## EXERCISE
Search each line below for "Sentido", then return the lines where it appears.

Records from a collection:
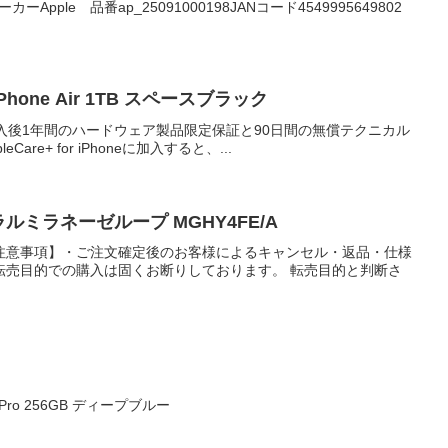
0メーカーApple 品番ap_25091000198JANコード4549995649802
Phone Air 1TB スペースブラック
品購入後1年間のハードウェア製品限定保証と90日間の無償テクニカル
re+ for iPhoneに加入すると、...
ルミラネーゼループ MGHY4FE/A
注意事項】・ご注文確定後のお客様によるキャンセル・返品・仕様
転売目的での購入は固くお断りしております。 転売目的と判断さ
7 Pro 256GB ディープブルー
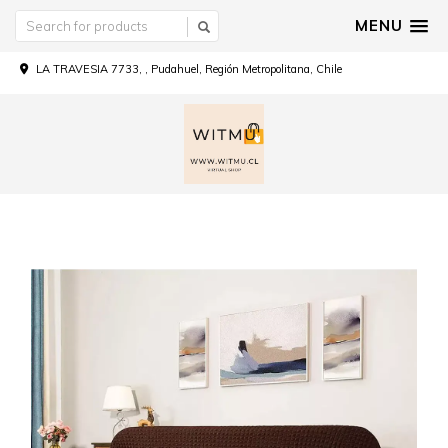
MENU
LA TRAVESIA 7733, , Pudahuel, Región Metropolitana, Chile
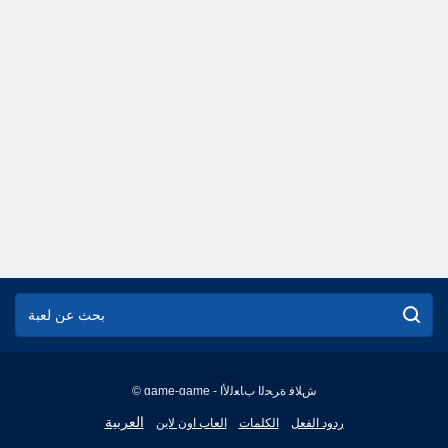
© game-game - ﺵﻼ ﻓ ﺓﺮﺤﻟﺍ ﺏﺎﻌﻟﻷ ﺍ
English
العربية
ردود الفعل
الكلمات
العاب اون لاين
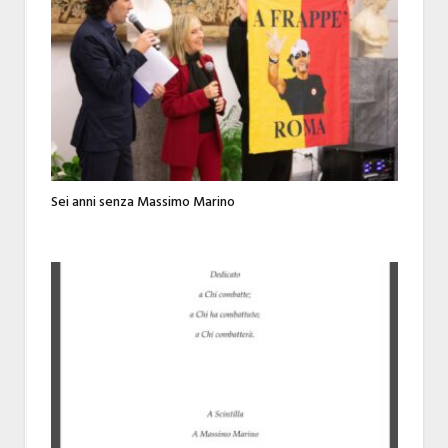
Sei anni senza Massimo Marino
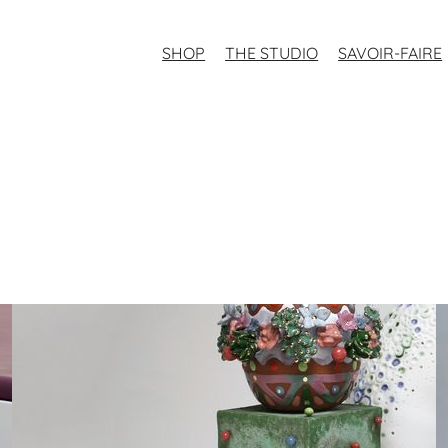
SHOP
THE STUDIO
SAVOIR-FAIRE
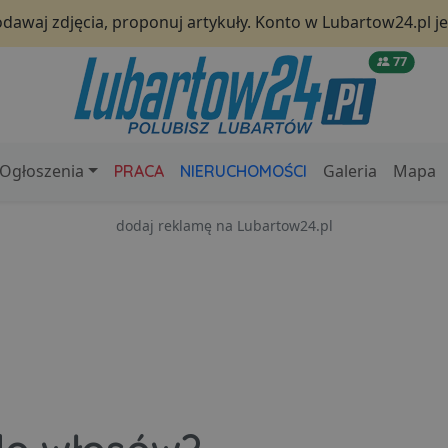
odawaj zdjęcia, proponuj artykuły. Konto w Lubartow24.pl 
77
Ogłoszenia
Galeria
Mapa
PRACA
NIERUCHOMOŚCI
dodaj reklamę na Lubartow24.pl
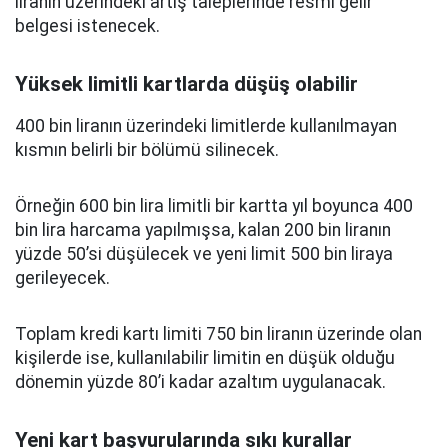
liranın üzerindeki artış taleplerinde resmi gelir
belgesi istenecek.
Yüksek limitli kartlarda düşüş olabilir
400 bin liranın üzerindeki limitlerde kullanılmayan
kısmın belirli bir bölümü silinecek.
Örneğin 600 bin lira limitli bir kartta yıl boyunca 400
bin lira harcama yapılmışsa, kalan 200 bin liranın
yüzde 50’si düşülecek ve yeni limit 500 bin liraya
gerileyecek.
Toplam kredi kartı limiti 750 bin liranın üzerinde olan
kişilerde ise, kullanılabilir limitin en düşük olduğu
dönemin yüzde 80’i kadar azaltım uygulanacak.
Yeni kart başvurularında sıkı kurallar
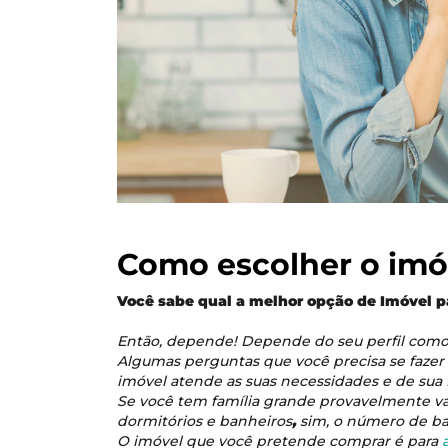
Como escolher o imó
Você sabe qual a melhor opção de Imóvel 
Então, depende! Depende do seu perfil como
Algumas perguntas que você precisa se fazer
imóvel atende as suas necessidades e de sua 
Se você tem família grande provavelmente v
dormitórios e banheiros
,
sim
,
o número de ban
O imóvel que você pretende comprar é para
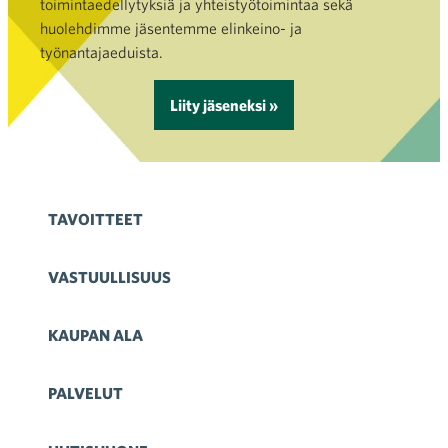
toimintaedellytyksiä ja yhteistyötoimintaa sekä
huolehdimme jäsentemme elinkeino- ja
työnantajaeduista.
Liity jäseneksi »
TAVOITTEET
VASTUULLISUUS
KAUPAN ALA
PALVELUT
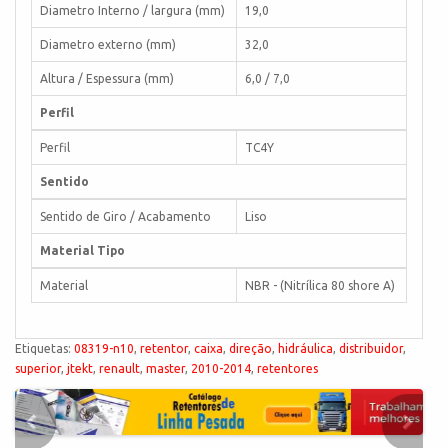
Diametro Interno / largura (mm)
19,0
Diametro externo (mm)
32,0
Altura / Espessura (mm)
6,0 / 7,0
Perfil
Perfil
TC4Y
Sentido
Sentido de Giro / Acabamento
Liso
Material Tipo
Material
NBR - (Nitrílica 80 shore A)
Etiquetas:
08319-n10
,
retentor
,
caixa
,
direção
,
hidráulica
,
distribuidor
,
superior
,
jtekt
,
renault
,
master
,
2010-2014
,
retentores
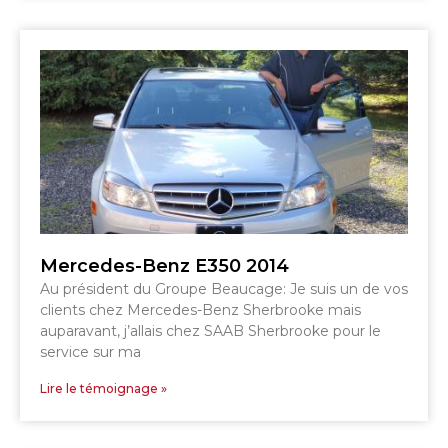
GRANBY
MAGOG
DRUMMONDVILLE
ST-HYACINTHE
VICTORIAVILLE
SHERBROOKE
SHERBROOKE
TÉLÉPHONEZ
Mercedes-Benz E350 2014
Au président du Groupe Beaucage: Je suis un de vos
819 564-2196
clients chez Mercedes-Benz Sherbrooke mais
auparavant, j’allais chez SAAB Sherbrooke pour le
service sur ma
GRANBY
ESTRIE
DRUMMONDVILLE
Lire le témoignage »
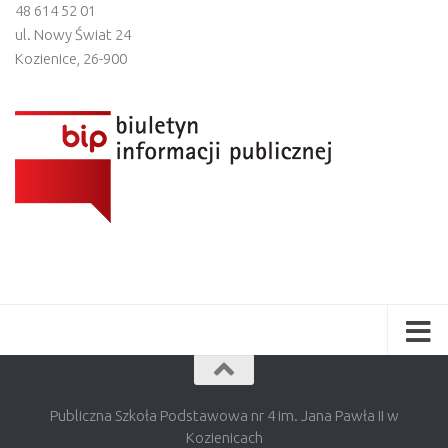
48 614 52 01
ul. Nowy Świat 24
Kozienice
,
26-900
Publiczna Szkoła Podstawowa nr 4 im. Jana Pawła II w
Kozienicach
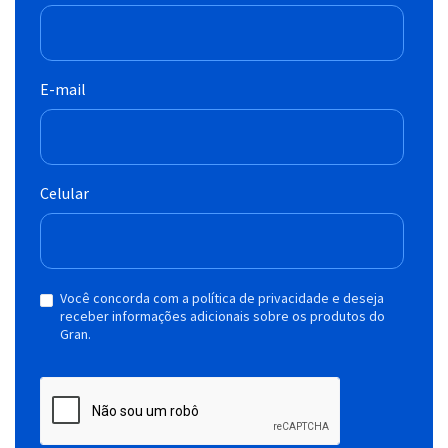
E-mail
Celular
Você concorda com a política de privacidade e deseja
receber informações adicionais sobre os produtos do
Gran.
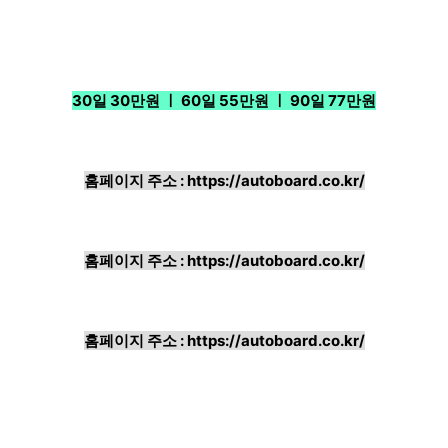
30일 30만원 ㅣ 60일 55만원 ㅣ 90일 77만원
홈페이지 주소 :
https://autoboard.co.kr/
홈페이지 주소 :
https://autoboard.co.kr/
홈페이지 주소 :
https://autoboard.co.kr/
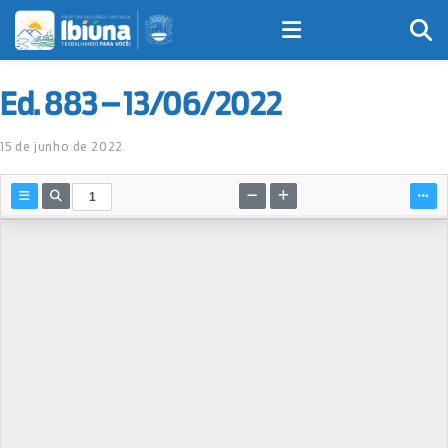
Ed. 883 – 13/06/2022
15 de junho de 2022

## ANSWER BOX
Sentido
Sentido de Giro / Acabamento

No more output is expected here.